IFS analysis also actually suggests schools could “probably afford a pay rise of 3 per cent next year based on existing funding”.
The School Cuts campaign was ramped up in the run-up to the 2017 general election, in which education became the third biggest issue for voters, behind only Brexit and health. The Conservatives ended up losing their majority.
A poll after the election suggested 750,000 people changed their vote because of concerns about school funding.
The website was relaunched again last autumn with a call for £2 billion extra funding, which was subsequently awarded at the autumn statement. Now it has been updated with next year’s funding figures.
‘Educational provision and standards are at risk’
Geoff Barton, ASCL’s general secretary, said the School Cuts data was “stark and the conclusion inescapable – educational provision and standards are at risk because of the inadequacy of government funding”.

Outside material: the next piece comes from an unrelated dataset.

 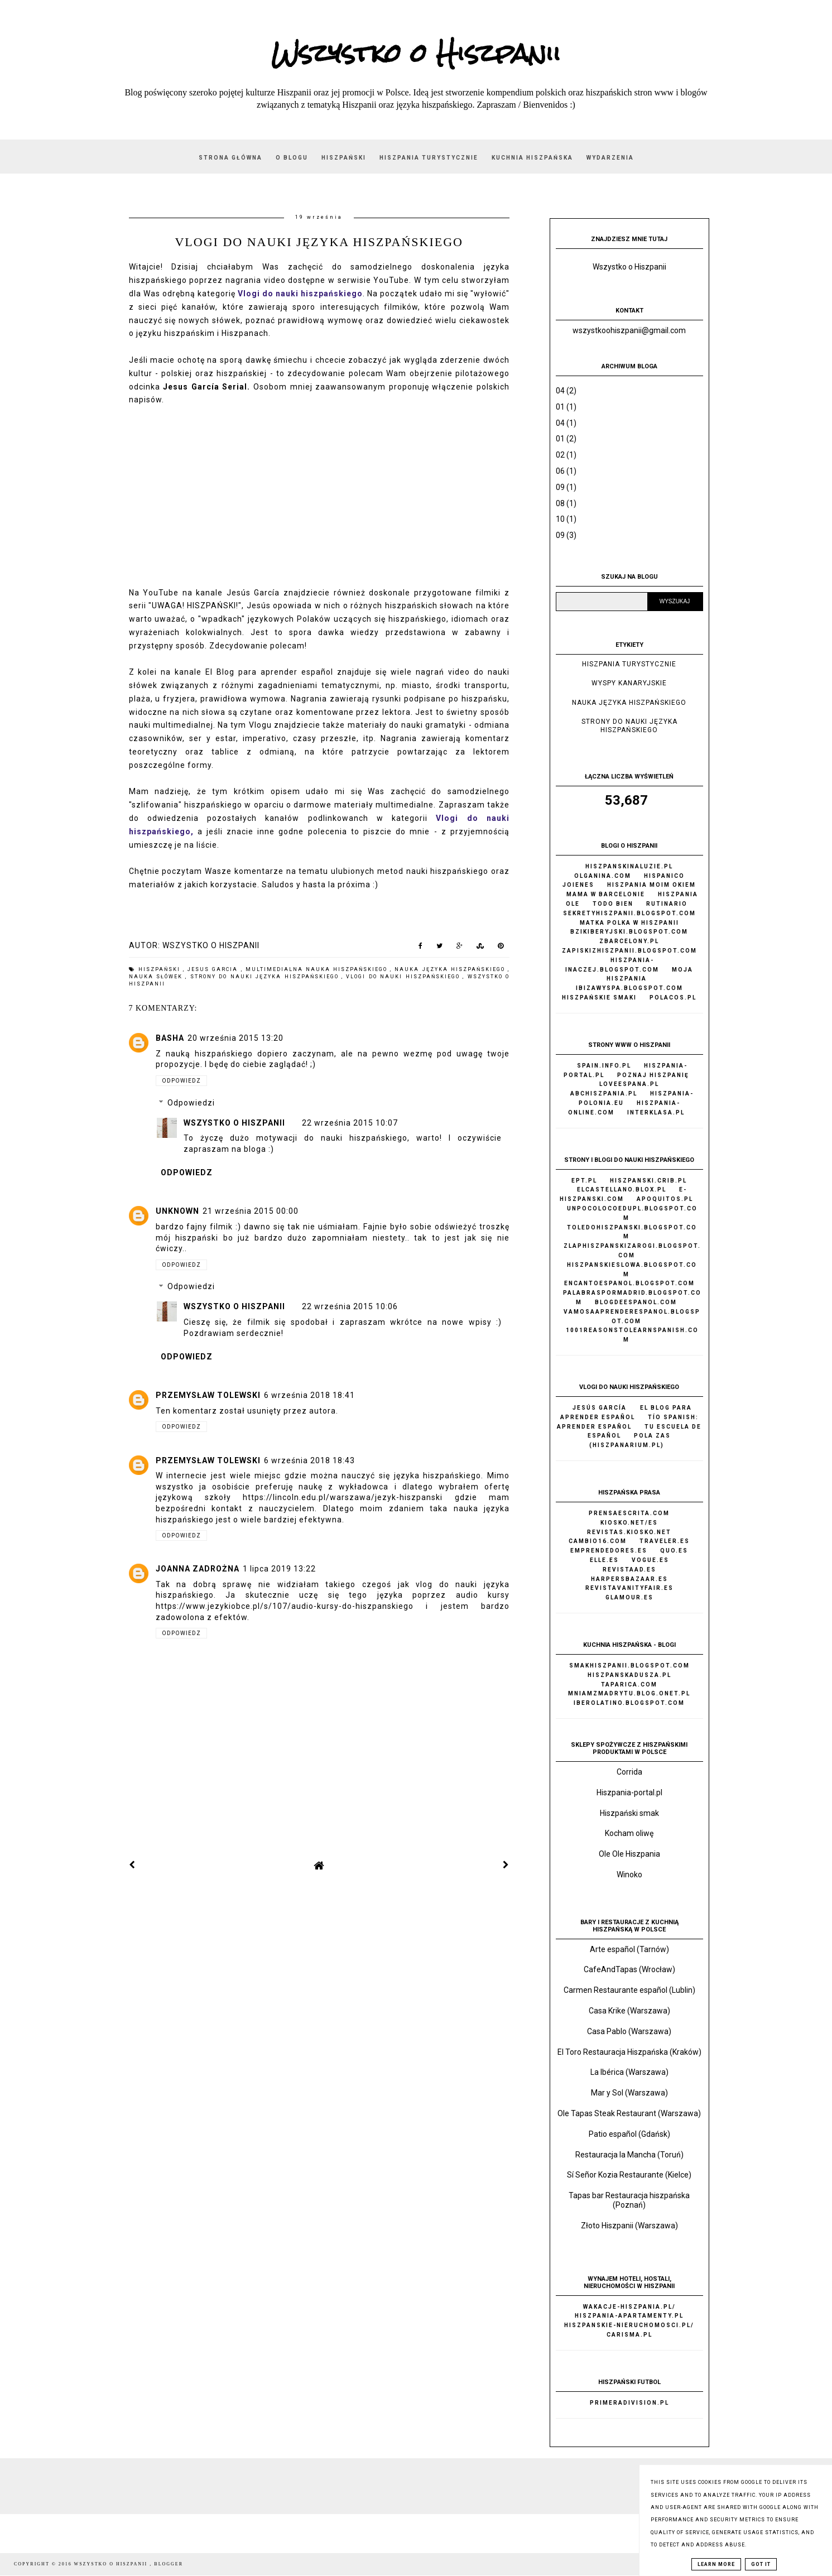 What do you see at coordinates (208, 1395) in the screenshot?
I see `Przemysław Tolewski` at bounding box center [208, 1395].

But Conservative MPs have been highly critical of the School Cuts website.
The website was also criticised in 2019 by the UK Statistics Authority which concluded a claim that 91 per cent of schools were facing funding cuts gave a “misleading impression”.

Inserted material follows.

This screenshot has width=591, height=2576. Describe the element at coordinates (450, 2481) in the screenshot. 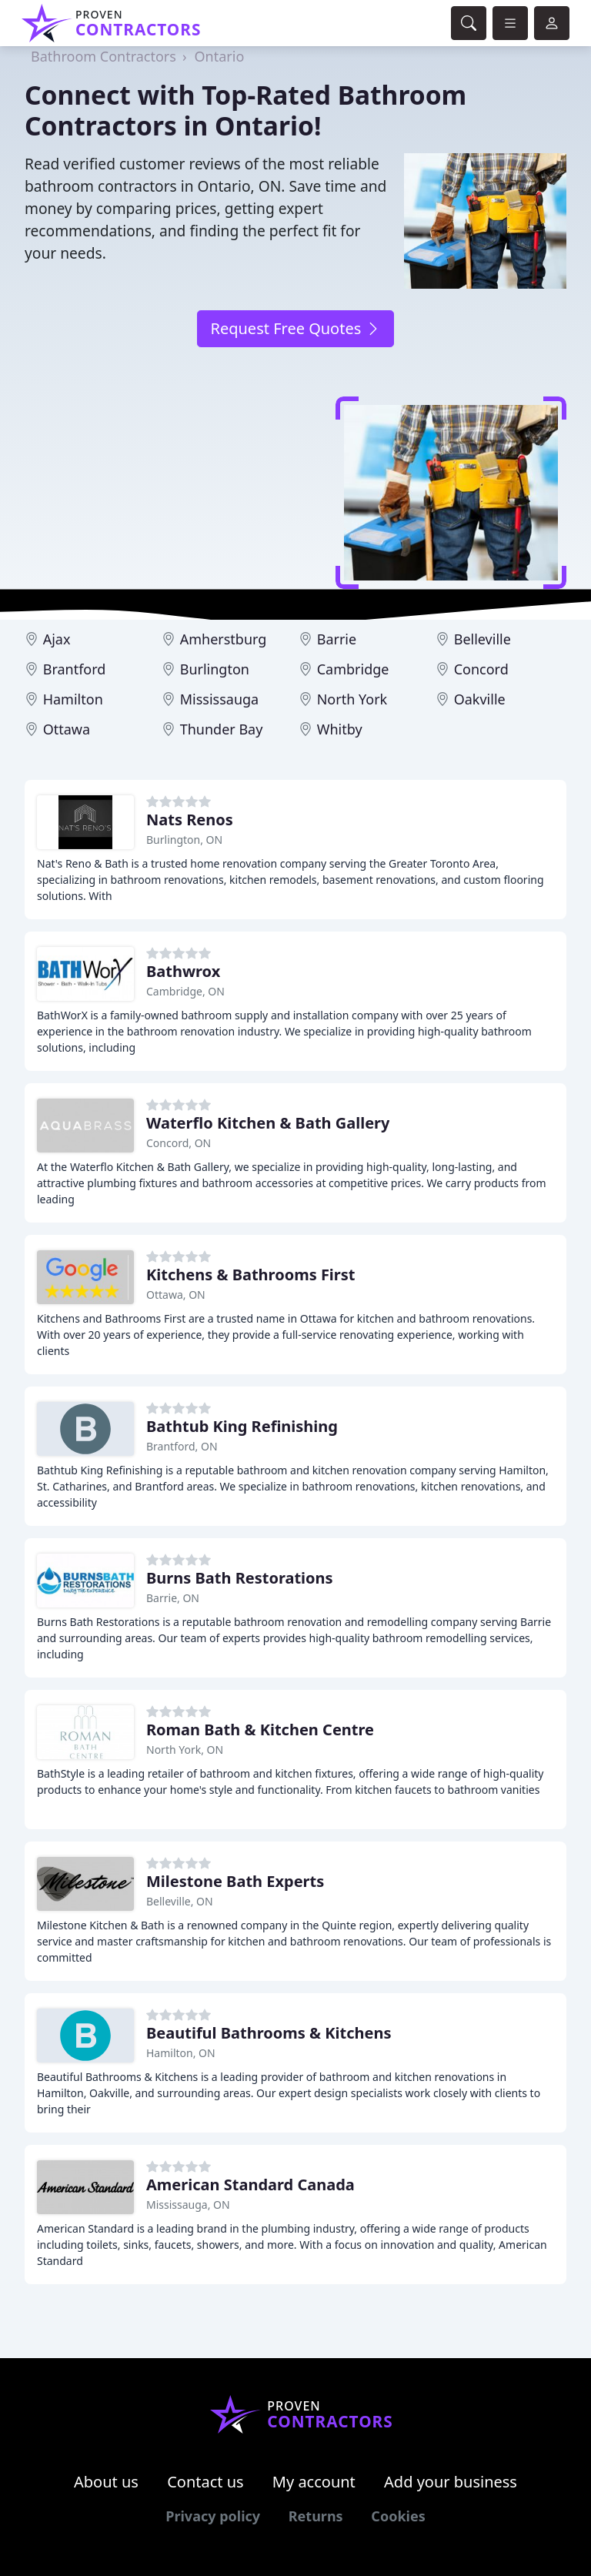 I see `Add your business` at that location.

But when approached by Schools Week to ask if it contested any of the figures presented on the relaunched website, the Department for Education declined to do so.
Instead, its spokesperson pointed out school funding was “rising by £3.5 billion this year compared to 2022-23, reaching the highest level in history, in real terms per pupil, by 2024-25”.
But Daniel Kebede, general secretary of the NEU, said the government “which has insisted for too long on schools doing more with less, has now run out of road”.
“This is an overwhelming case for action on school funding. We need to see substantial new investment in the coming autumn statement.”
In a letter to the prime minister and education secretary Gillian Keegan, Stephen Morales, chief executive of the Institute of School Business Leadership, said professionals have “spent well over two decades trying to plaster over the cracks of funding insufficiency”.
He said current capital investment levels mean it would take 400 years to rebuild every school. He also called for an end to “the reactive and piecemeal approach to funding announcements” which results in pay announcements coming after the budget-setting process in schools has begun.